All of which made the 24-year-old an unlikely pick for the difficult task of rebuilding Iraq's shuttered stock exchange. But Mr. Hallen, a private-sector development officer for the U.S.-led Coalition Provisional Authority, was given the job immediately after arriving in Baghdad in September.
The headquarters of the old Iraqi exchange, where brokers in blue vests scribbled trades on boards, was looted after the war and is now occupied by squatters. Several listed companies no longer exist, and many Iraqi companies' majority shareholders -- Saddam Hussein and his friends and relatives -- are either dead or in prison. A new exchange is supposed to open in temporary quarters next month, but impatient brokers already meet privately in their homes and offices to trade shares.
Doesn't this smell like familly ties or something?
The Army had a guy set up that was a former vice-president and chief economic advisor for NASDAQ.
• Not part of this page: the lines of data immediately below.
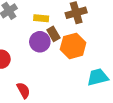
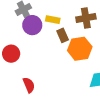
purple circle: (40, 42) -> (32, 25), moved

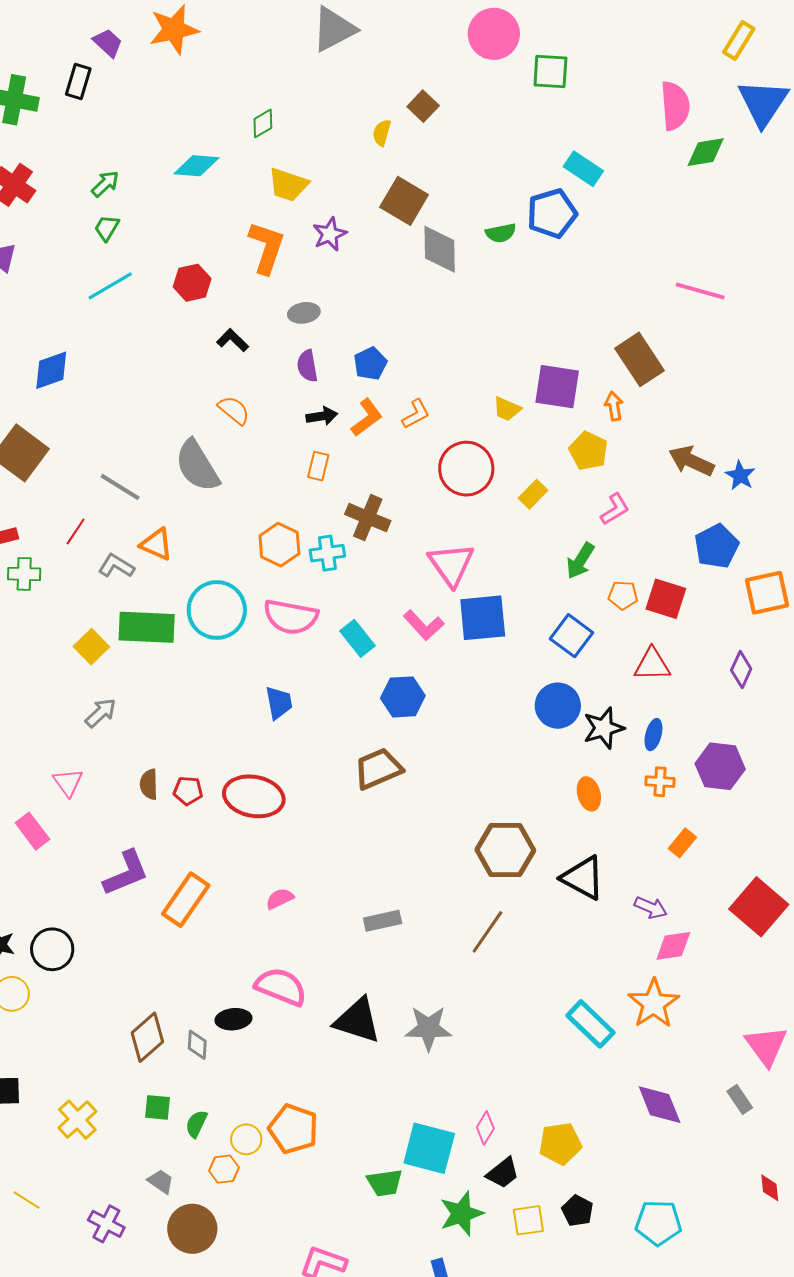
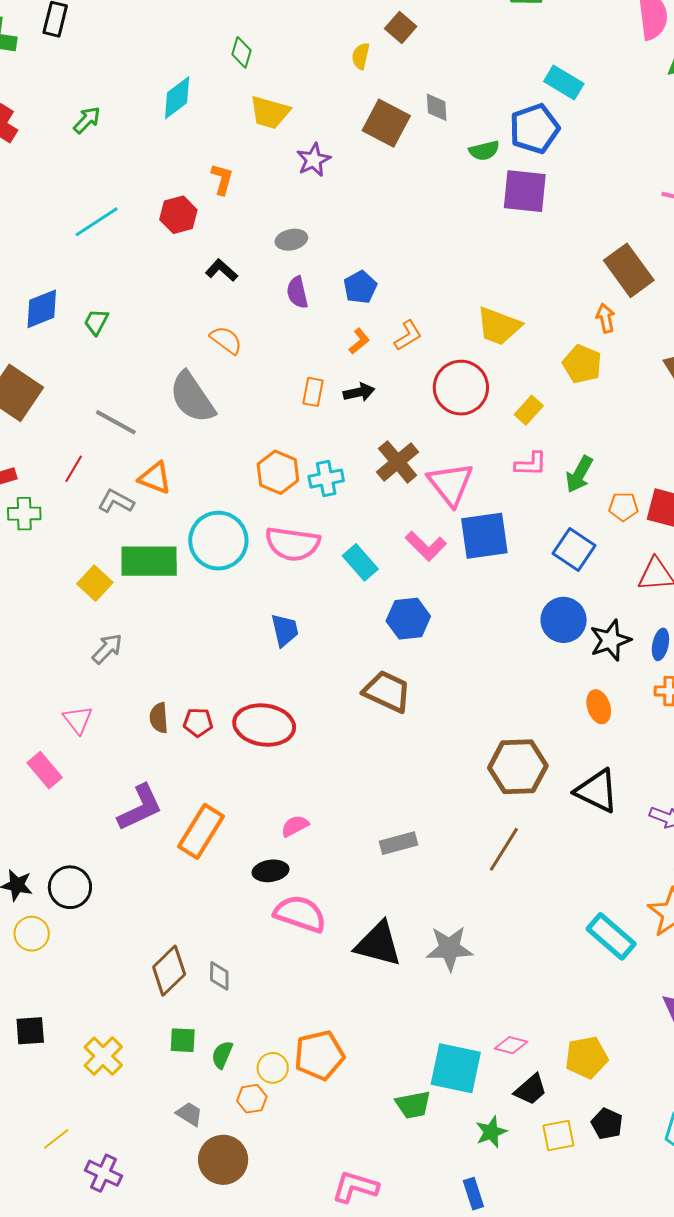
green diamond: (263, 123) -> (241, 52), turned -40
cyan diamond: (196, 166) -> (177, 98), turned -39
green trapezoid: (107, 228) -> (96, 322), moved
orange L-shape: (267, 247) -> (222, 179), moved, size x0.6
gray diamond: (440, 249) -> (437, 107), moved, size x0.6
purple square: (557, 387) -> (525, 191), moved
yellow trapezoid: (507, 409) -> (499, 326), size x1.6
black arrow: (322, 416) -> (359, 392), moved
orange L-shape: (367, 418) -> (359, 341), size x0.7
pink L-shape: (615, 509) -> (531, 464), moved, turned 36
brown cross: (368, 518) -> (398, 462), moved, turned 30
brown trapezoid: (378, 769) -> (387, 691), turned 51
black ellipse: (233, 1019) -> (270, 871), moved
pink diamond: (485, 1128) -> (511, 1045), turned 76
orange pentagon: (293, 1129) -> (319, 1055), turned -30
yellow line: (27, 1200) -> (56, 1139), turned -68
green star: (461, 1214) -> (491, 1132), size x0.7
purple cross: (106, 1224) -> (103, 1173), moved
My main job responsibility here is to manage the re-establishment of the Baghdad Stock Exchange. There's an Army civil affairs guy who's been working on the project for a few months, has made some good contacts and has found some good potential properties that I'll view this week, so there's some good groundwork. But I'm the head CPA person in charge. My job is to know exactly what needs to get done, what skills and expertise and money and equipment are needed, and to contact/hire the right people.